Achingol Mayom drew stares on her first day of school in 2003. She was seven years old and the only Sudanese immigrant in her class in Newcastle, Australia. “Everyone seemed quite intrigued because I was very tall,” she recalls. “Did you used to live in a hut?” her classmates inquired.
At that time, the second Sudanese civil war was entering its twentieth year, ceaselessly ravaging the dusty towns and undeveloped wilderness of the south. Achingol’s mother had fled from their family home near Rumbek, a provincial town in central South Sudan, in 1993. She sought safety across the border in Kenya’s Kakuma refugee camp, where Achingol was born two years later.
The Mayoms – Achingol, her mother, four brothers and a cousin – were among the 19,000 Sudan-born refugees resettled in Australia between 2002 and 2011, the year that South Sudan achieved its independence. The arrival of the Mayoms and other Sudanese families was largely met with openness and curiosity in Newcastle, a white, suburban town two hours north of Sydney, but the major challenge of navigating a new culture remained. How does one embrace the opportunities of a new life while preserving one’s heritage? This was a particularly tricky question for young arrivals like Achingol, who were coming of age and forging their identities in the midst of this upheaval.
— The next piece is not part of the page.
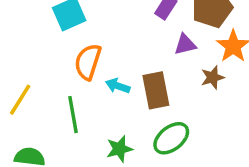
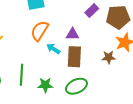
purple triangle: (185, 44) -> (72, 34), moved
green line: (73, 115) -> (22, 75), moved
In most ways, the young generation happily embraced Australian life, which sometimes led to misunderstandings with their more conservative parents. Achingol had trouble getting permission to go to classmates’ birthday parties in primary school. She recalls that even as she grew older, “When you say ‘I am going out with my friends,’ they look at you like ‘Oh my god, what happened to my daughter?’ They don’t realise that this is just what you’re supposed to do growing up.”
Conor Ashleigh, a twenty-seven-year-old documentary photographer from Newcastle, became friends with Achingol’s older brother Akolde when they moved into his neighbourhood when he was sixteen. “I feel like the younger generation lives with a lot of challenges, just to meet their own expectations of succeeding in a new land, let alone other people’s expectations,” says Conor, who has been documenting the community from the inside since 2010. “They are doing the best they can to succeed in whatever way success means to them.”
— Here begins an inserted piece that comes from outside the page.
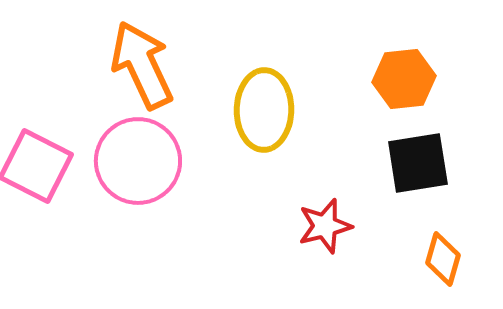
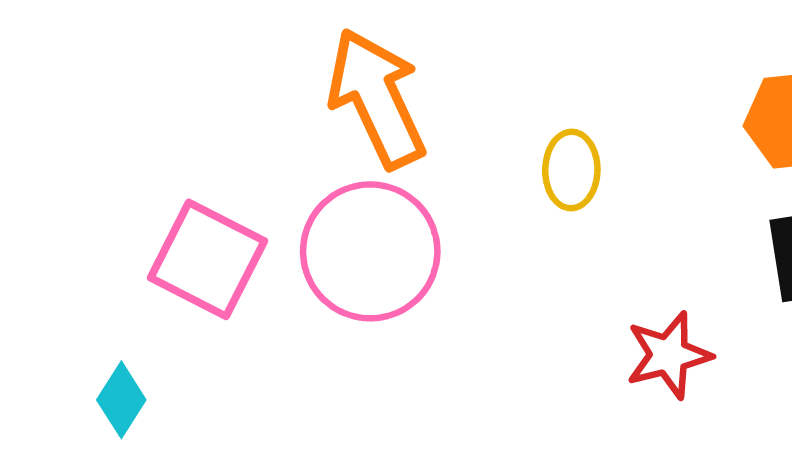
yellow ellipse: (264, 110) -> (571, 170), size x0.6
The adolescent South Sudanese diaspora has developed their own strong sense of community within suburban Australia. Young men tend to gravitate towards basketball, and the tournaments become major occasions for the whole community to come together. Cultural traditions are performed but adapted as necessary: talcum powder is used instead of ash to smear on the body for a traditional Dinka dance.
The easiest way for the youth to demonstrate a commitment to their heritage is to speak their native tongue. Achingol’s mother, like many South Sudanese parents, ensured that her children spoke Dinka at home, even though it is unlikely that they will ever return to South Sudan. Another young refugee, Atong Atem Yaak, explains, “People are embarrassed when they aren’t very good at speaking Dinka because it’s a very tangible way of holding on to your culture. Nobody wants to seem like they’ve forgotten their culture.”
Achingol adeptly navigates between these three spheres of her life: family, the young diaspora community and her Australian school friends. She feels at ease in each environment, but they are different in a way that she finds hard to explain.
When people ask Achingol where she is from, there is no simple answer. “I’m from Kenya but my family is from Sudan,” she replies. She has now spent more than nearly thirteen of her twenty years in Australia and considers herself to be Australian. It’s almost impossible for her to imagine what life might have been like if her family had not settled here: “I’m sort of glad that I’m here so I don’t really think about it. I don’t see any other way of living other than being in Australia.”